ヨーロッパ人権裁判所は母親の権利を擁護する

ヨーロッパ人権裁判所は母親の権利を擁護する

フランスの「目ざめよ!」執筆員

フランスのストラスブールにあるヨーロッパ人権裁判所は2003年12月16日,フランスの裁判所がエホバの証人のセラフィーヌ・パラウ-マルティネスに対して宗教上の差別を行なったとしました。

1996年にセラフィーヌは,その2年前に自分を捨てた夫との離婚を認められました。二人の子どもの親権はセラフィーヌに与えられました。しかし,子どもたちと3年半近く暮らした後の1997年に,以前の夫が子どもたちを面会期間の終わりに母親の元に帰そうとしないという事態が生じました。セラフィーヌはこう説明します。「わたしが子どもたちを学校に迎えに行くと,校長は警察を呼びました。警察官のいるところでしか子どもと会わせてもらえませんでした。子どもに信仰について話さないよう見張られていたのです。犯罪者のように扱われました。そして,神や聖書について子どもに話すこともクリスチャンの集会に連れて行くこともしない,という誓約書にサインしなければ子どもを連れ帰ることはできない,と言われました」。

セラフィーヌはこの件を裁判に訴えました。ところが,1998年にニーム控訴院は父親に親権を与える決定を下しました。控訴院はその決定の正当性を示すため,エホバの証人が子どもに教えている行動規範を十把一からげに厳しく批判しました。「とてもつらく感じました」とセラフィーヌは語ります。「子どもに有害な影響を与えていると非難されたからです。わたしはただ子どもたちにとって最善のものを与え,キリスト教の方法で育てようとしていたのです」。
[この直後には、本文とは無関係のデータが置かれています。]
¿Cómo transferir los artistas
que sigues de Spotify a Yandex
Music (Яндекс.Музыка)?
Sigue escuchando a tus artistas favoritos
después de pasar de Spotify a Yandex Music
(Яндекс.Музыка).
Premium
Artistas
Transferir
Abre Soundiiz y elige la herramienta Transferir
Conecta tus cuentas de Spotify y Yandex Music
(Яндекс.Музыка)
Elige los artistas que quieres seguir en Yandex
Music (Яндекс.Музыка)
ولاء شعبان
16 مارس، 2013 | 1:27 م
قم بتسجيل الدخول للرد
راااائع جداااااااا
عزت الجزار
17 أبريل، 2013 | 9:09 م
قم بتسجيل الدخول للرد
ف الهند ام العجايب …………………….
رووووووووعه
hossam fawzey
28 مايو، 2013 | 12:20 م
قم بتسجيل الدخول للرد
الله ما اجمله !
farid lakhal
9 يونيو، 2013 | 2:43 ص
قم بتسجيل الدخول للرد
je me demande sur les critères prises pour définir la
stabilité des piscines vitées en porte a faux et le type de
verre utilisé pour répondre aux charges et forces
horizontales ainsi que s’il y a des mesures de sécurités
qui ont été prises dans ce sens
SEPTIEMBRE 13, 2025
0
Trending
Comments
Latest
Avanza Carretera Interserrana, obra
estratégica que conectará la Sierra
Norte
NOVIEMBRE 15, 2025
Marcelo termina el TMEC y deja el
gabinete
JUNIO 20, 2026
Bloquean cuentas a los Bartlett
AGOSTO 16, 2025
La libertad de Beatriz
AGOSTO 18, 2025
フランスの最高上訴裁判所である破棄院が控訴院の決定を支持したため,セラフィーヌはこの件をヨーロッパ人権裁判所に持ち出すことにしました。人権裁判所は6対1で次のような判決を下しました。「当裁判所の見地からすると,[フランスの]控訴院が申立人の宗教に基づいて二親に対する措置に相違を生じさせたことに疑問の余地はない。……そのような措置上の相違は差別である」。人権裁判所は,フランスの控訴院の判決がセラフィーヌの養育能力 ― 全く問題とはされていない ― に基づくものでも,確かな事実に基づくものでもなく,「エホバの証人についての一般的な観察」に基づいている,と述べました。この宗教上の差別とセラフィーヌの権利の侵害を考慮し,人権裁判所はフランスに対して損害賠償金と訴訟費用の支払いを命じました。
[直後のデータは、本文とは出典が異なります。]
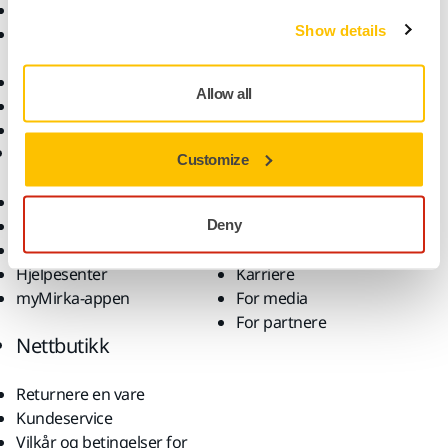
Støvfri sliping
Bruksområder
Show details
Slipemateriell og
Løsninger
poleringsmidler
Tilbehør og forbruksvarer
Allow all
Superslipemateriell
Toppmerker
Brukerstøtte
Selskap
Customize
Nedlastinger
Om oss
Garantivilkår
Kontakt oss
Deny
Kundeservice
Nyheter
Hjelpesenter
Karriere
myMirka-appen
For media
For partnere
Nettbutikk
Returnere en vare
Kundeservice
Vilkår og betingelser for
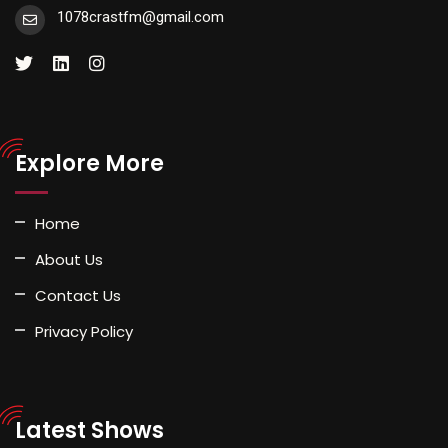
1078crastfm@gmail.com
Explore More
Home
About Us
Contact Us
Privacy Policy
Latest Shows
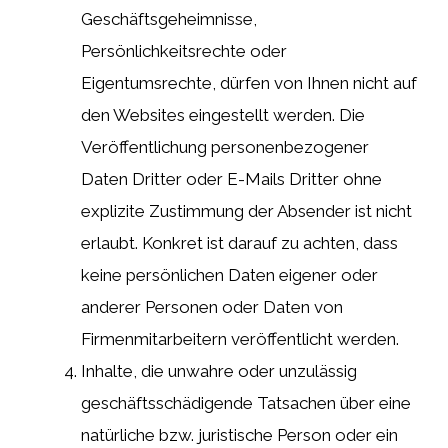
Geschäftsgeheimnisse,
Persönlichkeitsrechte oder
Eigentumsrechte, dürfen von Ihnen nicht auf
den Websites eingestellt werden. Die
Veröffentlichung personenbezogener
Daten Dritter oder E-Mails Dritter ohne
explizite Zustimmung der Absender ist nicht
erlaubt. Konkret ist darauf zu achten, dass
keine persönlichen Daten eigener oder
anderer Personen oder Daten von
Firmenmitarbeitern veröffentlicht werden.
Inhalte, die unwahre oder unzulässig
geschäftsschädigende Tatsachen über eine
natürliche bzw. juristische Person oder ein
この判決は,ヨーロッパ人権裁判所が1993年6月に同じような訴訟で下した判決と調和しています。人権裁判所はその訴訟で,オーストリアがエホバの証人のイングリート・ホフマンをその宗教を理由に差別した,と判断しました。 * フランスの法律専門誌「ラ・スメヌ・ジュリディク」はこう述べています。「今回の判決は『ホフマン』の判決と調和して,おもに宗教を考慮して親権に関する判決を下すことは決してできない,という点を裏付けている」。セラフィーヌの弁護士は次のように述べています。「この判決は非常に重要なものです。人権裁判所によって確立された判例法は,不公正な判決に対するエホバの証人の親の権利を一貫して擁護しているからです」。
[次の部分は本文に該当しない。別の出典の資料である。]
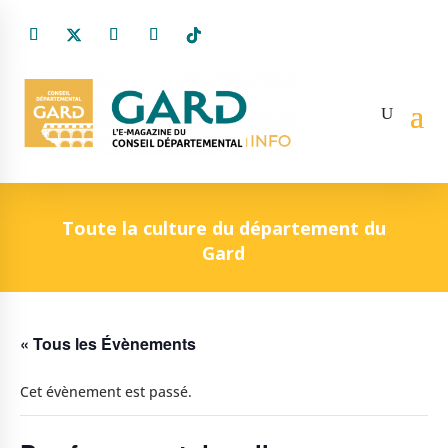
Toute la culture du département du
Gard
« Tous les Évènements
Cet évènement est passé.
現在スペインに住んでいるセラフィーヌは判決についてどう思うかと尋ねられ,こう語りました。「大変うれしく思いますし,ほっとしました。宗教を理由に子どもたちと引き離されて5年も会えなかったのは,本当につらい経験でしたが,エホバがずっと支えてくださいました。この判決が,わたしと同じような状況にある他の人たちの助けになればと思います」。

[脚注]

^ 7節 「目ざめよ!」誌,1993年10月8日号,15ページ,「親権をめぐる争いでエホバの証人が擁護される」という記事をご覧ください。